While trolling the 'net today I stumbled onto an interesting article on Pez news about Chris Hoy.  Interesting to see the gear choices in particular.  Chris says he's running 52x14, or 100.3 gear inches, for pretty-much all his racing.  Compare that to the gears Gary Neiwand rode at Sydney in 2000 (92") back in the Charlie Walsh days.  Looking at pictures of Hoy, he has the leg muscle to push that sort of a big gear and be able to accelerate it.  Probably not as snappy as Neiwand on 92", but his top speed is less limited by cadence, and more by sheer horsepower, and if you watch how Hoy races, he's got a very long sprint (he's been the kilo world champ after all) and he rides away from the front of keirins.  Strong ...

Roady sprinters often sprint in 53x12 (119") or bigger, but they don't have to start from slow speeds to do it, so don't have to worry about the huge amount of torque required to get such large gears up to speed, they have leadout trains and they generally have spindly legs by comparison to track sprinters.  If you put Sean Eadie next to Robbie McEwen, for example, the difference is ... significant.  One of the riders who contested the sprint at the Australian titles a year or so ago peaked at a feeble 1350 or so watts, and that was a top 3 position at the nationals out at Buninyong.

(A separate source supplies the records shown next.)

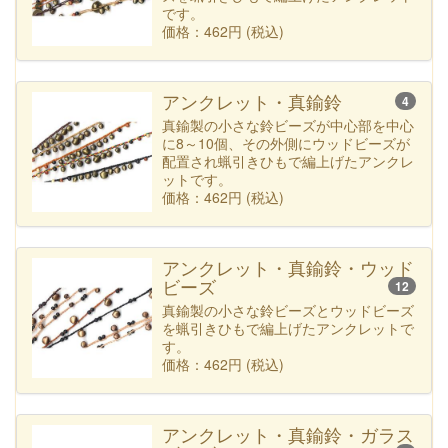
です。
価格：462円 (税込)
アンクレット・真鍮鈴
4
真鍮製の小さな鈴ビーズが中心部を中心
に8～10個、その外側にウッドビーズが
配置され蝋引きひもで編上げたアンクレ
ットです。
価格：462円 (税込)
アンクレット・真鍮鈴・ウッド
ビーズ
12
真鍮製の小さな鈴ビーズとウッドビーズ
を蝋引きひもで編上げたアンクレットで
す。
価格：462円 (税込)
アンクレット・真鍮鈴・ガラス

I wonder if bigger gears for track sprinters favour those of us who are a bit older, it's generally accepted that as we get older our peak power drops due to less nerve innervation into muscles, but strength doesn't drop so much, perhaps this means that the older we are the more we gain from using bigger gears, thus relying on torque moreso than high-rpm power?  My experience recently suggests that I'm faster on bigger gears, my F200 on 98" was significantly faster than when I rode it on 91.8".  Then again, some riders are great at spinning like the clappers and they're well into their 40's.  The 'ideal range' for RPM vs power seems to be around 120-130 rpm for most of the riders I've tested on the Powertap.  Once you get above that power drops off reasonably quickly.  Picking the gear that lets you use your peak power is going to help.